皮膚がめくれ、肉がむき出しになり、まるで下手な屠殺業者によって何度も何度も斧を振り下ろされているような、ボロボロの体。それにようやく自分でも気づいた。
「・・・オレスティラは・・・まだ・・・」
剣を杖代わりに立ち上がろうとするが、それを持つ腕に力が入らず立ち上がれない。
――さっき骸鳫を砕いたあの騎士術・・・
――あれでもう使い切っちまったみてぇだな・・・
――くそが
――くそがっ!
――くそったれが!!
「興ざめじゃねぇか!!こんなに俺を駆り立てておいて、勝手にオメェは退場か?随分ふざけた真似をしやがるもんだ!!こんなもんの・・・こんなもんの・・・こんなもんのためにわざわざ出張って来たわけじゃねぇんだァ!!!」
ひときわ大きな声で空に吠えたベランコは、無表情になってコラをブンブンと振りまわし始めた。

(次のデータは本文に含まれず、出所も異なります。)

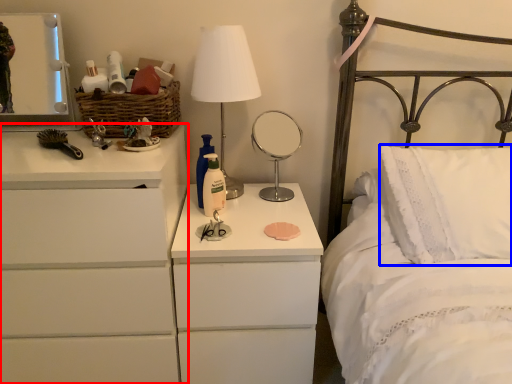 Question: Which object is closer to the camera taking this photo, chest of drawers (highlighted by a red box) or pillow (highlighted by a blue box)?

Choices:
 (A) chest of drawers
 (B) pillow

Answer: (A) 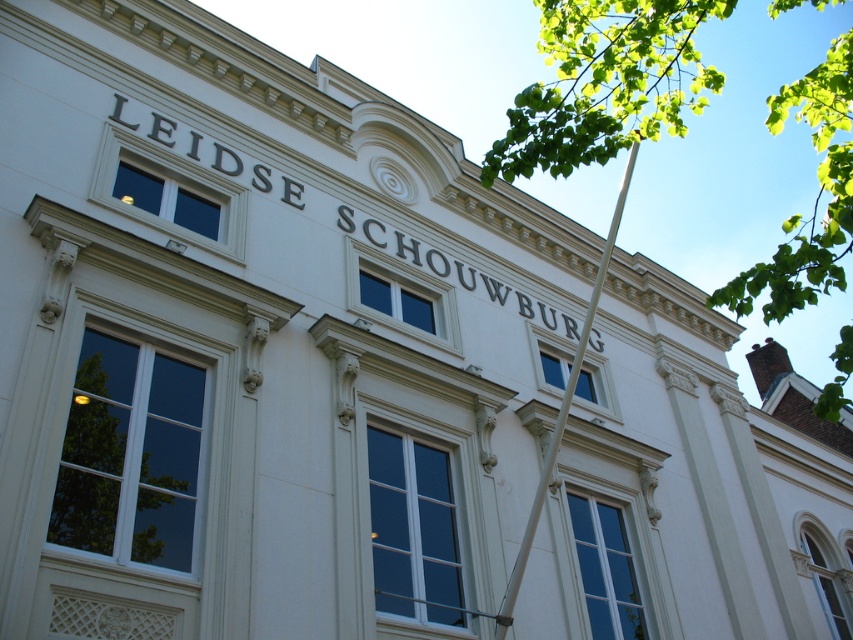 Is the position of green leafy tree at upper right less distant than that of white metallic pole at upper right?

Yes, it is.

Is green leafy tree at upper right smaller than white metallic pole at upper right?

No, green leafy tree at upper right is not smaller than white metallic pole at upper right.

Between point (821, 184) and point (589, 332), which one is positioned behind?

The point (821, 184) is behind.

Image resolution: width=853 pixels, height=640 pixels. In order to click on green leafy tree at upper right in this screenshot , I will do `click(606, 83)`.

Can you confirm if green leafy tree at upper right is shorter than green leafy tree at lower left?

No, green leafy tree at upper right is not shorter than green leafy tree at lower left.

Can you confirm if green leafy tree at upper right is taller than green leafy tree at lower left?

Indeed, green leafy tree at upper right has a greater height compared to green leafy tree at lower left.

Identify the location of green leafy tree at upper right. This screenshot has height=640, width=853. (606, 83).

Between green leafy tree at lower left and white metallic pole at upper right, which one has less height?

green leafy tree at lower left is shorter.

Can you confirm if green leafy tree at lower left is positioned above white metallic pole at upper right?

No, green leafy tree at lower left is not above white metallic pole at upper right.

Identify the location of green leafy tree at lower left. Image resolution: width=853 pixels, height=640 pixels. (131, 456). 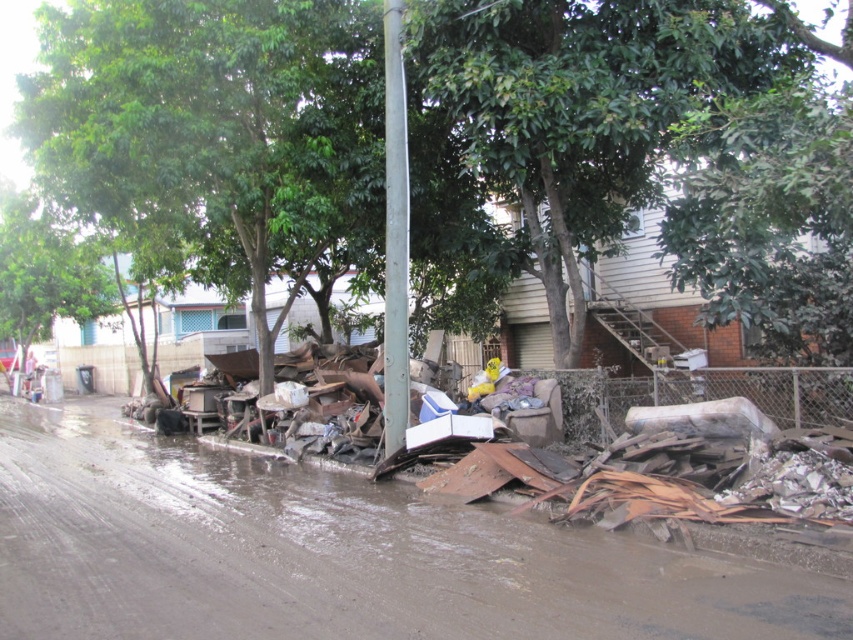 Does rusty metal debris at lower right come behind metallic gray pole at center?

No, it is not.

Looking at this image, can you confirm if rusty metal debris at lower right is positioned to the right of metallic gray pole at center?

Incorrect, rusty metal debris at lower right is not on the right side of metallic gray pole at center.

At what (x,y) coordinates should I click in order to perform the action: click on rusty metal debris at lower right. Please return your answer as a coordinate pair (x, y). The image size is (853, 640). Looking at the image, I should click on pyautogui.click(x=334, y=554).

You are a GUI agent. You are given a task and a screenshot of the screen. Output one action in this format:
    pyautogui.click(x=<x>, y=<y>)
    Task: Click on the rusty metal debris at lower right
    This screenshot has height=640, width=853.
    Given the screenshot: What is the action you would take?
    pyautogui.click(x=334, y=554)

Who is lower down, green leafy tree at center or metallic gray pole at center?

Positioned lower is metallic gray pole at center.

What do you see at coordinates (207, 132) in the screenshot? I see `green leafy tree at center` at bounding box center [207, 132].

Is point (120, 198) positioned in front of point (390, 13)?

That is False.

The height and width of the screenshot is (640, 853). Identify the location of green leafy tree at center. (207, 132).

Does rusty metal debris at lower right come behind green leafy tree at center?

No, it is in front of green leafy tree at center.

Does point (474, 630) come behind point (206, 225)?

No, (474, 630) is in front of (206, 225).

At what (x,y) coordinates should I click in order to perform the action: click on rusty metal debris at lower right. Please return your answer as a coordinate pair (x, y). The height and width of the screenshot is (640, 853). Looking at the image, I should click on (334, 554). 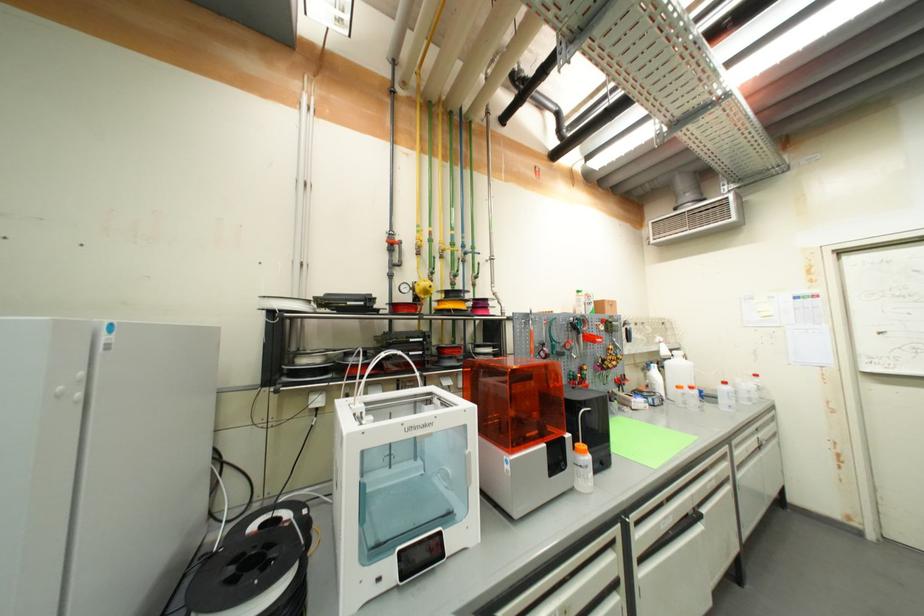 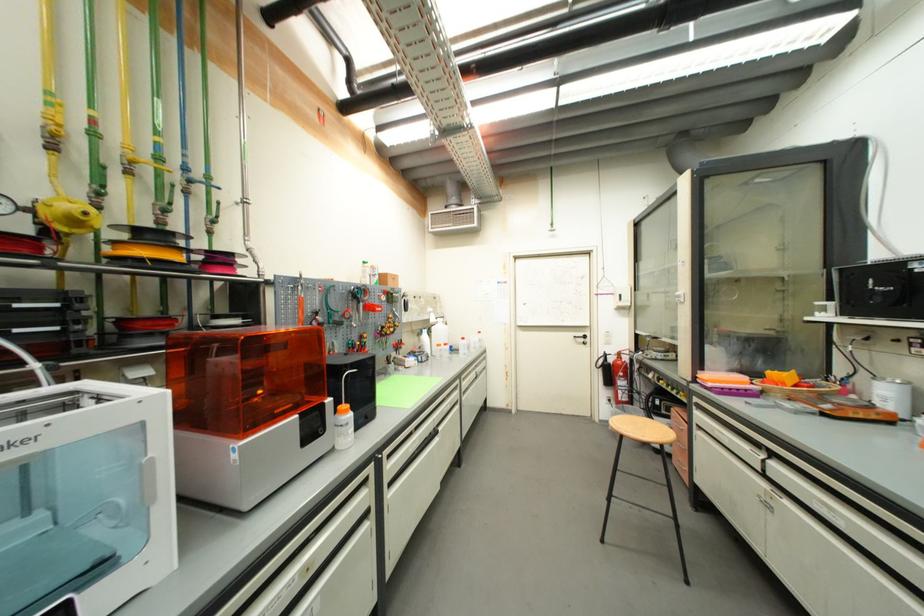 In the second image, find the point that corresponds to the point at 574,438 in the first image.

(334, 402) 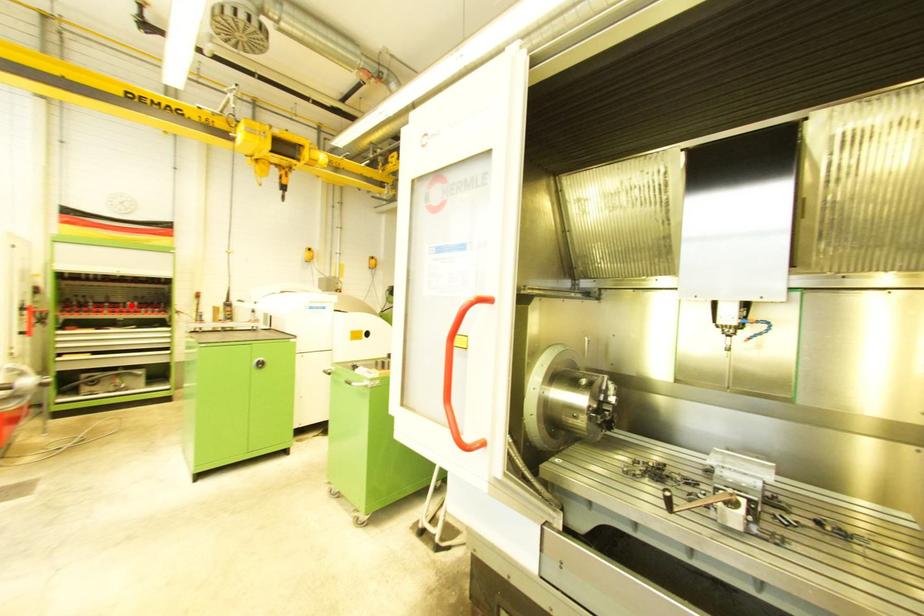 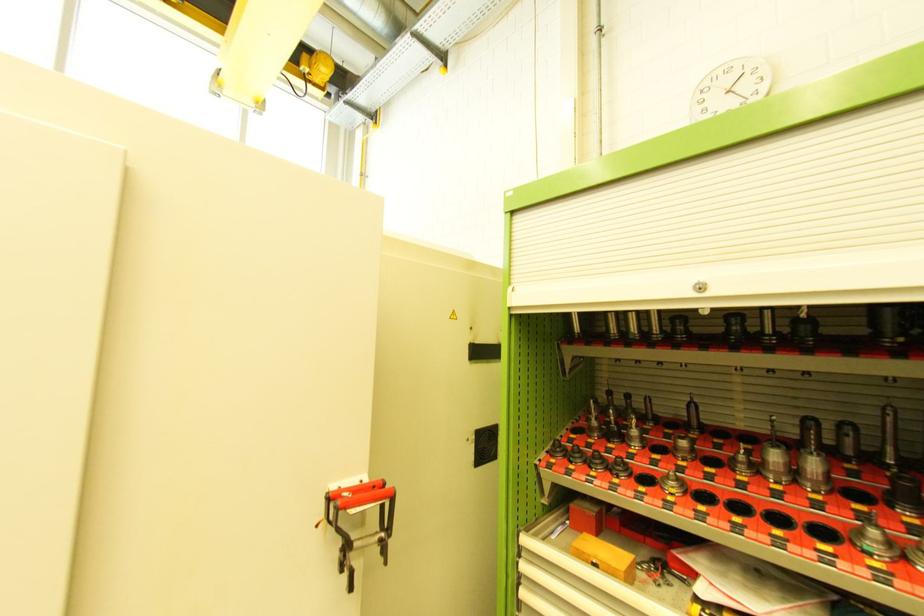 The point at the highlighted location is marked in the first image. Where is the corresponding point in the second image?

(777, 458) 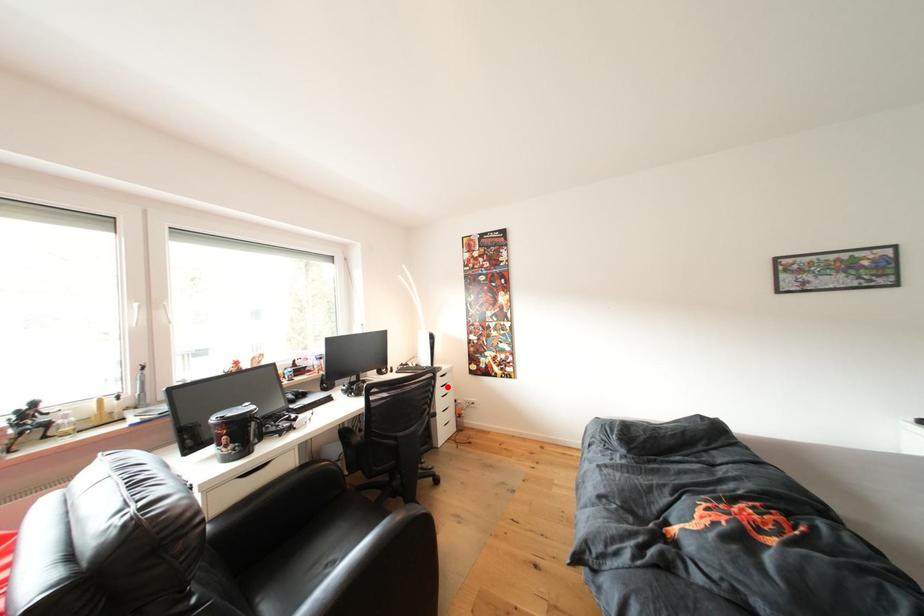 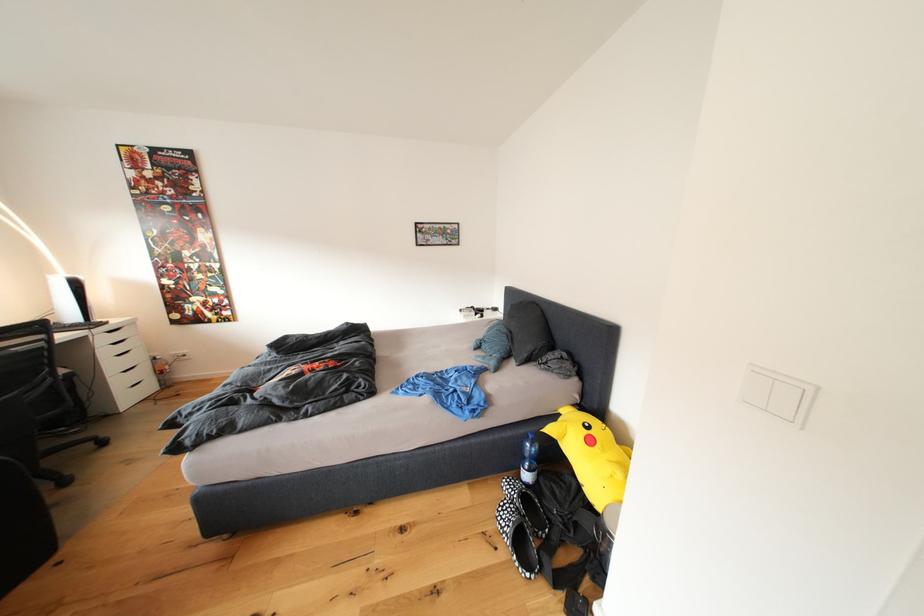 Question: I am providing you with two images of the same scene from different viewpoints. A red point is shown in image1. For the corresponding object point in image2, is it positioned nearer or farther from the camera?

Choices:
 (A) Nearer
 (B) Farther

Answer: (B) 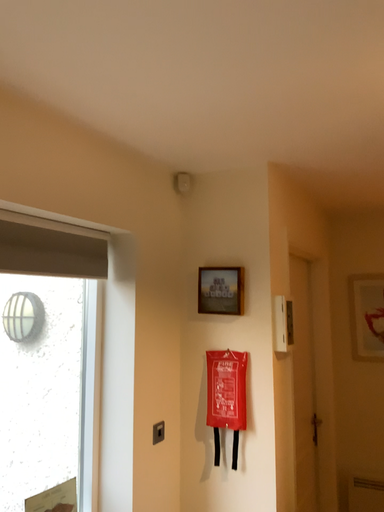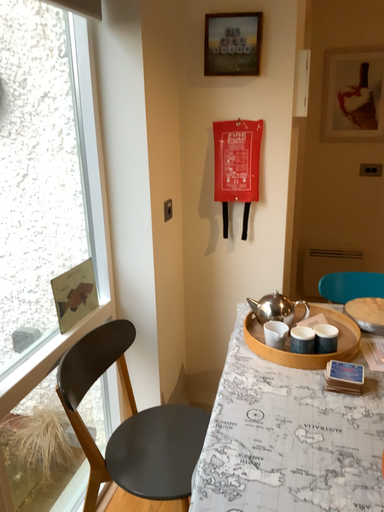 Question: Which way did the camera rotate in the video?

Choices:
 (A) rotated upward
 (B) rotated downward

Answer: (B)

「まあいいさ。気づいてるだろ?あのシュクロアフスキーのジジイがやられやがった」
カツリ、カツリと歩を進めながらベランコは喋り始めた。
「言いたかねぇが、あのシュクロアフスキーが、だ。いいねぇ、そそられる。非常にそそられる。楽しいねぇ、戦いってのは」
カツリ
「一発でダウンしない限り、戦いってのはコース料理みてぇなもんだ。食前酒、付出し、前菜、スープ、魚料理、肉料理、氷菓、エトセトラ・・・。あぁ、最高だなぁ。涎が溢れ出てくる」
カツリ
「だがそれを楽しめるのは、でっぷり太って貪欲な大喰らいだけだ。ガリガリで慈愛に満ち満ちた小食野郎は、食前酒だけで酔っちまう。話にならねぇ・・・!」
カツリ
「だけど別に良さ。俺が大喰らいなら、小食野郎がいるのも仕方ねぇ。天国と地獄、光と影だ。だから俺はそこにはキレない。いやキレたいし、ブチ切れているが、どうしようも何のことぐらいわかってる」
カツリ
「問題は、だ。あたかも「俺はローストした肉料理だ」ってツラぁしてんのに、蓋を開ければ前菜だったやつだ!期待外れにもほどがある!俺はもう前菜は喰らったんだ!早くローストした肉料理を喰わせてくれ!!」
カツリ
「・・・そう思っていたが、怒りが覚めた。シュクロアフスキーを撃退した野郎は、きっとローストした肉料理だからな・・・!」
カツリ
「だからお前にはキレない。むしろ俺に感謝しろ。喰らい尽くした奴に、わざわざナイフを突き立ててやるんだからな!」
状況に見合わぬことを叫びながら、遂にオレスティラの目の前までついたベランコは、あまりに速く回転しすぎて丸い盾のように見えるコラを、彼女に向かって振り下ろした。